Usenet: “Usenet providers do keep usage logs, but this logging information is not casually available to outside parties like the RIAA.”
“most P2P users distributing content are typically immediately identifiable to all other users by their network address, but the origin information for a usenet posting can be completely obscured and unobtainable once it has propagated past the origin server”

Ergo: Content posters are relatively safe compared to P2P (as post headers can be falsified, and tracking is difficult once the content has propagated to other servers), but downloaders are not anonymous & can be tracked via usenet logs.

" but downloaders are not anonymous & can be tracked via usenet logs."

Usenet is global. There is no way a person is going to know what you are downloading off of a Usenet server but the Usenet provider itself. Your ISP can’t know since the line is encrypted. All they can tell is that you are downloading something. Unless MPAA has ESP or something, they are not going to know what you are downloading either. The only way they could is if they could get the records from the Usenet provider which they couldn’t without having proof which they can’t get. With torrents and P2P, it is easy to get this information to prosecute someone.

Also, Usenet servers “mirror” each other. That also throws a pickel in the mix too.

Here we go again, our “benevolent” guppermint setting the stage to lock up and control as much digital content as it can, thereby regulating the internet. Watch out for diversion techniques, such as the swine-flu “pendemic”, deception like the idiot file sharers above, and just plain out right lies that this guppermint will resort to to achieve its goal. Hell they might decide file sharing is a hate/terrorist crime and bring in Homeland Security and a whole slew of other guppermint agencies to go after us!
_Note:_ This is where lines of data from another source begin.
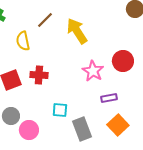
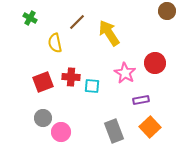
cyan square: (60, 110) -> (92, 86), moved

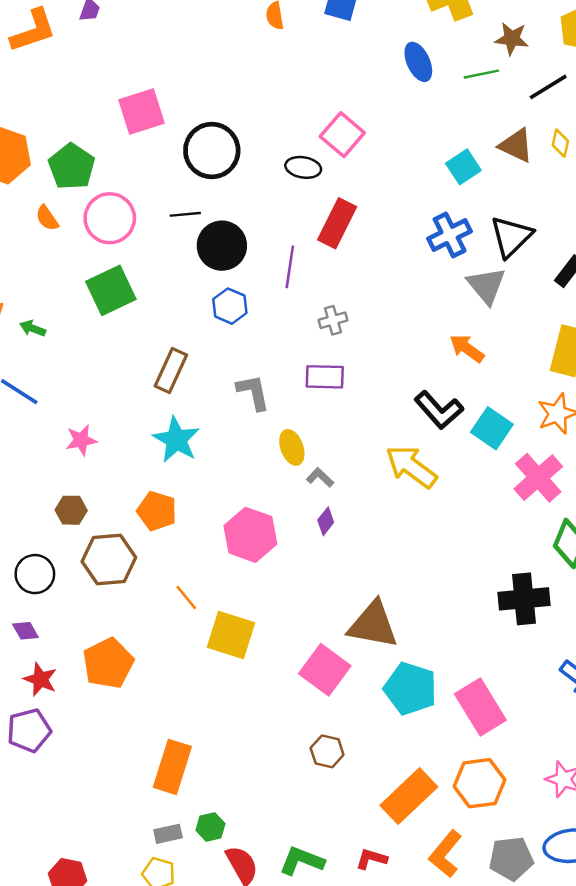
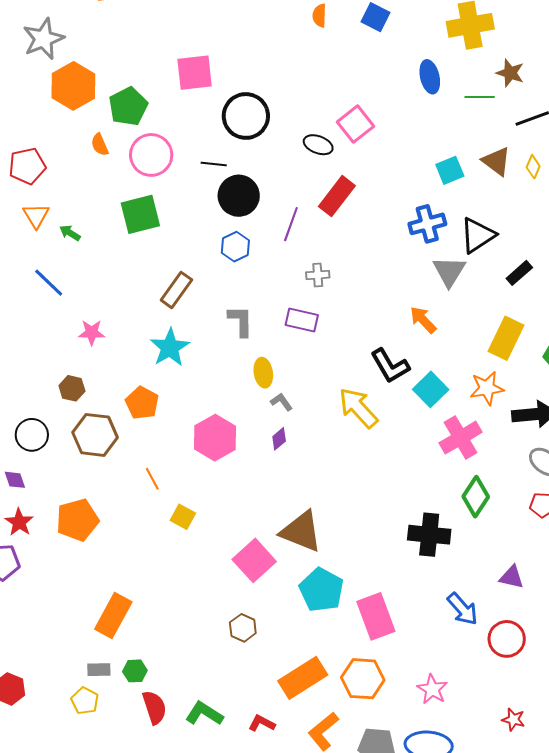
yellow square: (231, 635) -> (183, 517), size x0.6

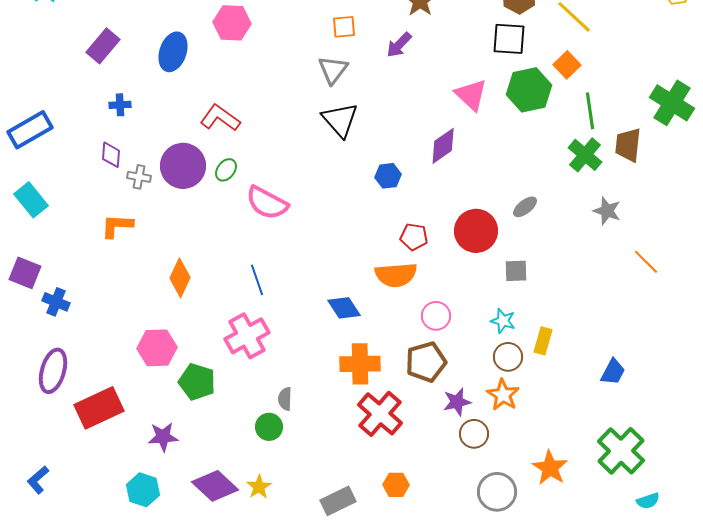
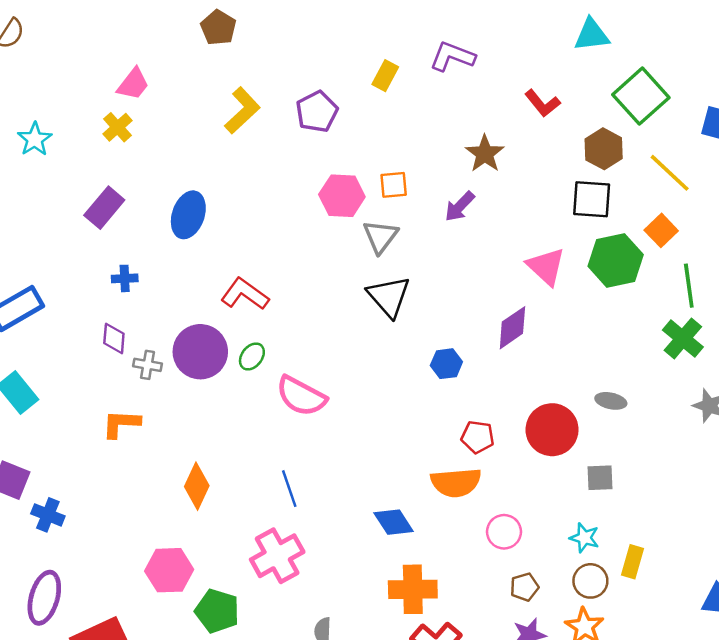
pink hexagon: (232, 23) -> (342, 196), moved
gray ellipse: (525, 207) -> (611, 401), turned 50
brown pentagon: (426, 362) -> (524, 587), moved, size x0.6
They have claimed file sharing supports terrorism to get Homeland Security into the act. It was made a felony so thet FBI would do their dirty work at taxpayer expense.

Never mind that every study done outside of industry support claims otherwise: http://www.ivir.nl/publicaties/vaneijk/Ups_And_Downs_authorised_translation.pdf

Let’s be serious, to share something you must personally add it to a list of some kind or specify clearly that you want that file shared. Only idiots share personal files or folders. Unfortunately the world is full of idiots.:a

Seems we’ve strayed from the point… P2P programs are just what they are - end of story. As pointed out in the previous comments if one adds all the files from drive, B:, C: , ad infinitum, then it isn’t the programmers fault, it’s the end user.